Artikel 494, eerste lid, Sv

Graag voorzie ik in de door de leden van de VVD-fractie gevraagde nadere toelichting op het voorgestelde artikel 494, eerste lid, Sv. Dit houdt in dat de officier van justitie inlichtingen inwint van de Raad voor de Kinderbescherming over de persoonlijkheid van de verdachte. Met dit eerste lid is als uitgangspunt verwoord dat een onderzoek naar de persoon van de minderjarige verdachte en de omstandigheden waaronder deze opgroeit, in beginsel altijd is aangewezen. De Raad voor de Kinderbescherming beoordeelt het verzoek om inlichtingen aan de hand van de vaste, landelijk uniforme criteria die rond de toepassing van het Landelijk instrumentarium Jeugdstrafrechtketen (LIJ) met ketenpartners zijn afgesproken. Zoals ik hiervoor in antwoord op de vragen van de SP-fractie heb toegelicht, is het LIJ een risicotaxatie-instrument bij de toepassing waarvan niet enkel de zwaarte van een strafbaar feit beslissend is. Een licht feit met een laag recidiverisico zal de Raad kunnen doen besluiten om af te zien van een onderzoek terwijl een licht feit in combinatie met een midden of hoog recidiverisico wel zal leiden tot een raadsonderzoek omdat de kans dan groter is dat er sprake is van achterliggende problematiek. In het wetsvoorstel wordt overigens ook op andere wijzen onderkend dat niet in alle gevallen zinvolle informatie over de verdachte is te verschaffen. Zo kan van opstellen van een advies door de raad worden afgezien indien over de verdachte in de periode van een jaar voorafgaand aan de inverzekeringstelling al een advies is opgesteld (494a, derde lid, Sv). Voor wat betreft de inhoud van het advies schrijven de richtlijn en het implementatievoorstel voor dat van specifieke kwetsbaarheden melding wordt gemaakt wanneer daarvan blijkt (494a, tweede lid, Sv). Dit heeft niet de vorm van een persoonlijkheidsonderzoek, zo beantwoord ik de vraag daarnaar van deze leden. Ook een persoonlijkheidsonderzoek kan worden aangemerkt als een vorm van «individuele beoordeling» zoals de richtlijn haar voorschrijft maar wordt vooral afgenomen wanneer zwaardere vrijheidsbenemende of vrijheidsbeperkende maatregelen worden overwogen.
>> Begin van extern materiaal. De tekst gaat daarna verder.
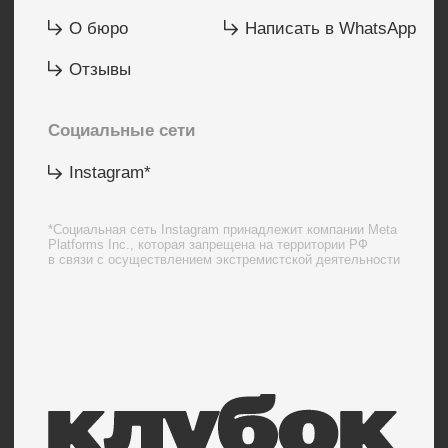
Реквизиты
Политика конфиденциальности
Согласие на обработку персональных данных
Согласие на получение рекламной рассылки
Согласие на обработку персональных данных,
разрешенных субъектом персональных данных для
распространения (неопределенному кругу лицу)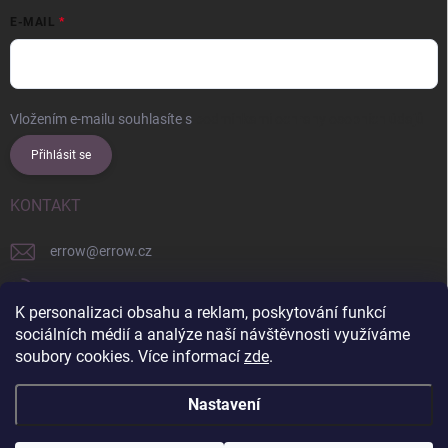
E-MAIL
Vložením e-mailu souhlasíte s
podmínkami ochrany osobních údajů
Přihlásit se
KONTAKT
errow
@
errow.cz
+421 911 479 761
K personalizaci obsahu a reklam, poskytování funkcí
explore/locations/957228892/
sociálních médií a analýze naší návštěvnosti využíváme
soubory cookies. Více informací
zde
.
Nastavení
Copyright 2026
ERROW
. Všechna práva vyhrazena.
Upravit nastavení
In die gevallen vloeit de verplichting tot het afnemen van een persoonlijkheidsonderzoek die ook een multidisciplinair karakter kan hebben, voort uit de wettelijke voorwaarden voor het opleggen van die maatregel.
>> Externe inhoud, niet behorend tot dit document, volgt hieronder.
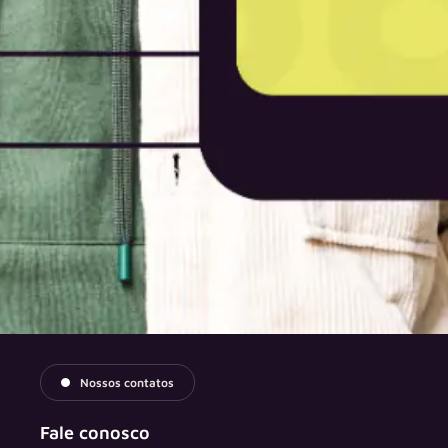
Nossos contatos
Fale conosco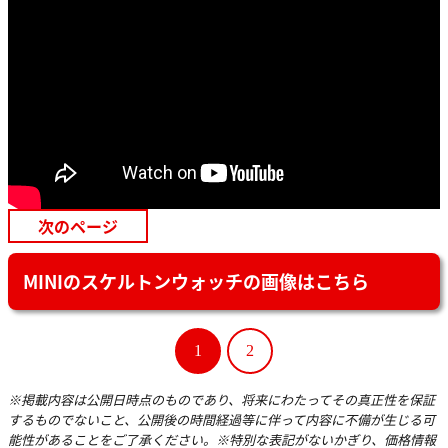
次のページ
MINIのスケルトンウォッチの画像はこちら
1
2
※掲載内容は公開日時点のものであり、将来にわたってその真正性を保証
するものでないこと、公開後の時間経過等に伴って内容に不備が生じる可
能性があることをご了承ください。※特別な表記がないかぎり、価格情報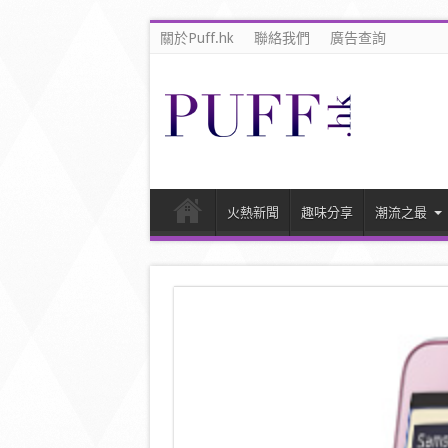
關於Puff.hk
聯絡我們
廣告查詢
火熱新聞
趣味分享
潮流之最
De leden van de VVD-fractie zien het daarmee juist dat in beginsel de Raad voor de Kinderbescherming advies uitbrengt over minderjarigen waartegen vervolging wordt ingesteld vanwege een misdrijf. Ik hecht eraan te benadrukken dat dit ook in de huidige regeling en praktijk reeds het geval is. Hiermee worden zo geen nieuwe taken of verantwoordelijkheden voor de Raad voor de Kinderbescherming in het leven geroepen. Wel biedt de nieuwe formulering die is gekozen naar aanleiding van de advisering over het wetsvoorstel de wettelijke ruimte om in het bijzonder ook in leerplichtzaken de Raad van de Kinderbescherming om advies te vragen. Dit omdat juist de overtredingen van de Leerplichtwet als een voorspeller van later crimineel gedrag worden beschouwd. Vroegtijdig ingrijpen is dan van belang.